▶ [What is needed]: Say how many lines in the records contain the string "รสชาต". Nothing but the number should be given.

▶ [Material provided]:
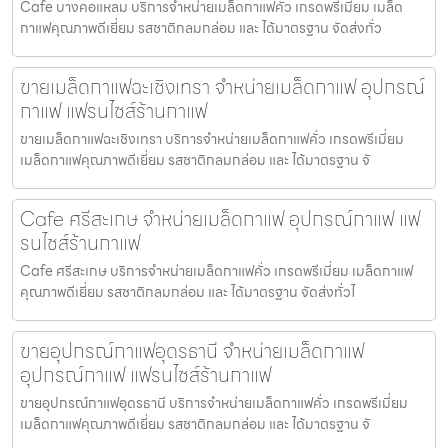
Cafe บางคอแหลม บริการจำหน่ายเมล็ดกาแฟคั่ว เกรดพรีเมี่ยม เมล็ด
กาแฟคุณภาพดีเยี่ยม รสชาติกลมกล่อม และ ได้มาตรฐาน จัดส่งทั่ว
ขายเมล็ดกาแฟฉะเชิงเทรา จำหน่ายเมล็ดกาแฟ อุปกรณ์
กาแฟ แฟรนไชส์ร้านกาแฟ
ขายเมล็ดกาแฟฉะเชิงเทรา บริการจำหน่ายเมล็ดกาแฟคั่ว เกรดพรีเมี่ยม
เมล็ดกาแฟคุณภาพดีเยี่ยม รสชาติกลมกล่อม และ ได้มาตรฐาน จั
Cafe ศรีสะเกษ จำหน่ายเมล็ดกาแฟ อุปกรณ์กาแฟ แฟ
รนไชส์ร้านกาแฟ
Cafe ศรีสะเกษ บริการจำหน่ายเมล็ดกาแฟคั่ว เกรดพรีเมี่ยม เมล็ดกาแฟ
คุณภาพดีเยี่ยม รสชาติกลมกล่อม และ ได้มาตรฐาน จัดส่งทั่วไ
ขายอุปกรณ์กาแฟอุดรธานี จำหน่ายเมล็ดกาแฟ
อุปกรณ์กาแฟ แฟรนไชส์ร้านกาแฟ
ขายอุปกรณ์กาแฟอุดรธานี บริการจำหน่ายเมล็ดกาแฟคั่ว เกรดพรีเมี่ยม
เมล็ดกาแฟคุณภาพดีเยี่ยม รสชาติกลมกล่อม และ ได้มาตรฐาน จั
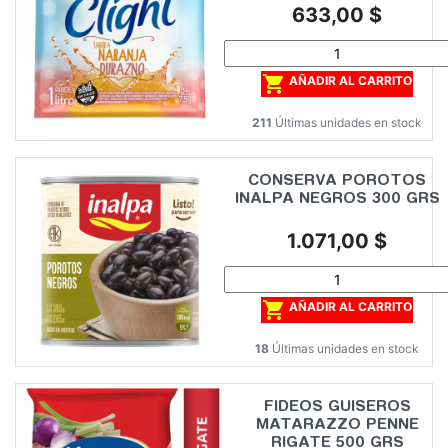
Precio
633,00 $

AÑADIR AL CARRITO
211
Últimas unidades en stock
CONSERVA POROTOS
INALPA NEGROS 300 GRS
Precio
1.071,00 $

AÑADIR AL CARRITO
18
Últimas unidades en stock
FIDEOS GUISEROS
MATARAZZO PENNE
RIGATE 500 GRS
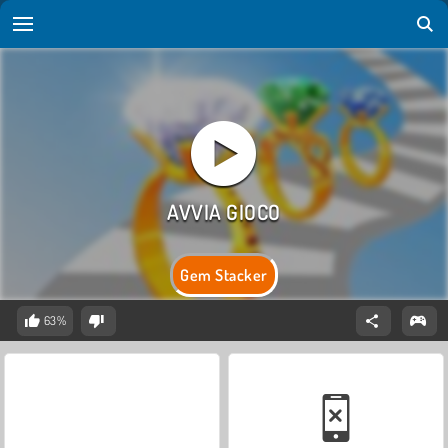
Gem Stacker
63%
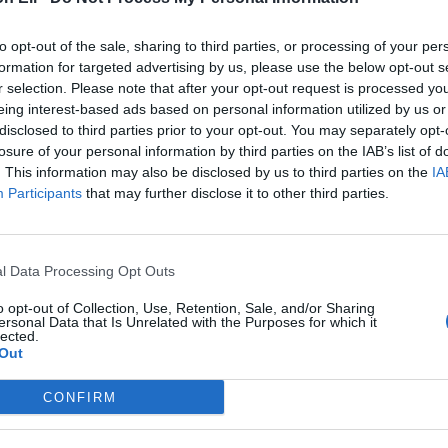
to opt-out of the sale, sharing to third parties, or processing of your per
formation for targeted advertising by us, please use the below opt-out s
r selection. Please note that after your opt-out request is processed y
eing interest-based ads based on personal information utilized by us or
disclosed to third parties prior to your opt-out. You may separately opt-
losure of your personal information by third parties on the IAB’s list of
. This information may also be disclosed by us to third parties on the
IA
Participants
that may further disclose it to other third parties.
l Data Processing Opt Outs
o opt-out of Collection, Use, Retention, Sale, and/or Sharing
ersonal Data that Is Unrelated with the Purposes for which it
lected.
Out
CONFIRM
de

▶ [Response area]: 4